Benefits of Tailwind:
- Tailwind's responsive modifiers made it easy to ensure the site looks great on different screen sizes, from mobile to desktop.
- I extended Tailwind's default theme to include a custom color palette and typography that align with my vision, defined in the
tailwind.config.js
file. - Using Tailwind's utility classes helped maintain a consistent style across all pages and components.
Hosting
Hosting my site on Vercel turned out to be a really smooth experience. I chose Vercel because of its known integration with Next.js, I really wanted something that would be easy to host and update. Once I connected my GitHub repo to Vercel, the platform detected my Next.js project and configured the build process. The deployment is triggered every time I pushed changes to the main branch, meaning I didn't have to worry about manual deployments, which is pretty sweet.
Setting up custom domains was also pretty straightforward. I had already purchased several domains, (nelsonarcher.com, adamnelsonarcher.com), one through CloudFlare and one through Ionos. I would recommend CloudFlare over Ionos, as Ionos is slow and was honestly a pretty bad experience overall. I liked how affordable it was, but I chose to spend $9 extra per year just to buy and use my domain through CloudFlare.

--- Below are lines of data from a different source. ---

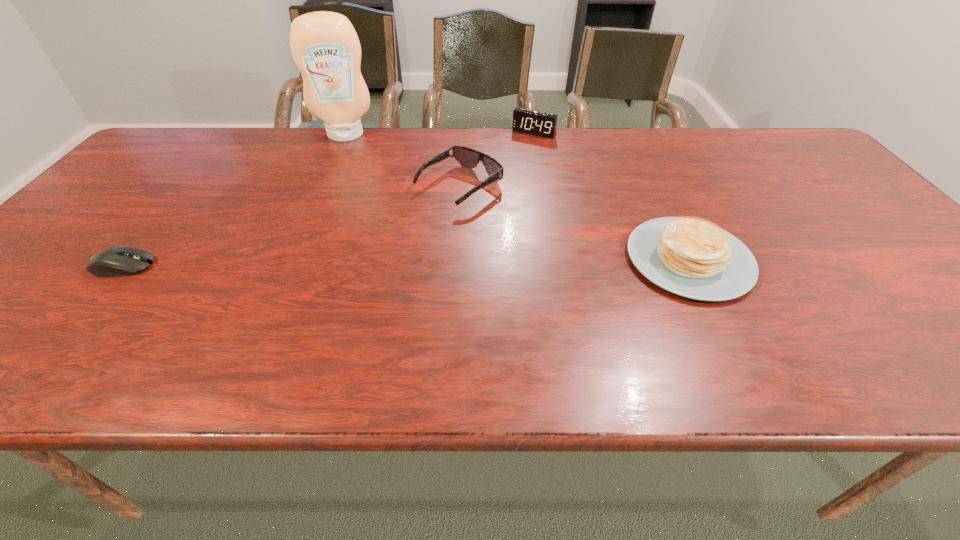 Find the location of `computer mouse`. computer mouse is located at coordinates pos(116,261).

At what (x,y) coordinates should I click in order to perform the action: click on the shortest object. Please return your answer as a coordinate pair (x, y). This screenshot has height=540, width=960. Looking at the image, I should click on (116, 261).

You are a GUI agent. You are given a task and a screenshot of the screen. Output one action in this format:
    pyautogui.click(x=<x>, y=<y>)
    Task: Click on the rightmost object
    The height and width of the screenshot is (540, 960).
    Given the screenshot: What is the action you would take?
    pyautogui.click(x=692, y=257)

Image resolution: width=960 pixels, height=540 pixels. I want to click on the third object from right to left, so click(467, 157).

Find the location of `the third nearest object`. the third nearest object is located at coordinates (467, 157).

Find the location of `the tallest object`. the tallest object is located at coordinates (324, 45).

Find the location of a particular element. The width and height of the screenshot is (960, 540). condiment is located at coordinates (324, 45).

Locate an element on the screen. the second object from right to left is located at coordinates (542, 124).

Locate an element on the screen. vacant point located on the wheel side of the shortest object is located at coordinates [312, 266].

At what (x,y) coordinates should I click in order to perform the action: click on vacant space situated 0.340m on the right of the pancake. Please return your answer as a coordinate pair (x, y). The height and width of the screenshot is (540, 960). Looking at the image, I should click on point(901,259).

Overall, hosting with Vercel has been a smooth experience. I use Google search console to monitor traffic, and CloudFlare to manage DNS settings. I was using CloudFlare to control domain stuff when I was using google Sites, but Vercel handles all of that as well, making things surprisingly simple on this front.
Performance Optimization
To enhance site performance, I implemented several optimizations. I used lazy loading for images to reduce initial load times and optimized animations with libraries like framer-motion
to ensure smooth interactions. These strategies helped improve the site's speed and user experience, especially on mobile devices. Another area I focused on was minimizing unnecessary JavaScript. JavaScript can be a performance bottleneck, so I made sure to only load the scripts that were necessary for a given page. The issue I would run into was with how I was loading my blog pages. I load them as raw HTML, and trying to get JavaScript working with that was a total pain. I had to create a js file in my public
folder, and patch the busyness with a lot of CSS. It was a total headache, and made me wish that I had implemented my blog pages differently.
Planned Features
Looking ahead, I plan to add an interactive section where my projects and apps can be hosted. In theory, people could run my projects and get to see why they are helpful. Some projects, like my ping pong pi, could even be hosted and used by the general public, not just people I want to hire me. There is a chance that this exists at the time you are reading this. If my site has a "demos" page in the header, it does. If not, I am probably going to implement that soon.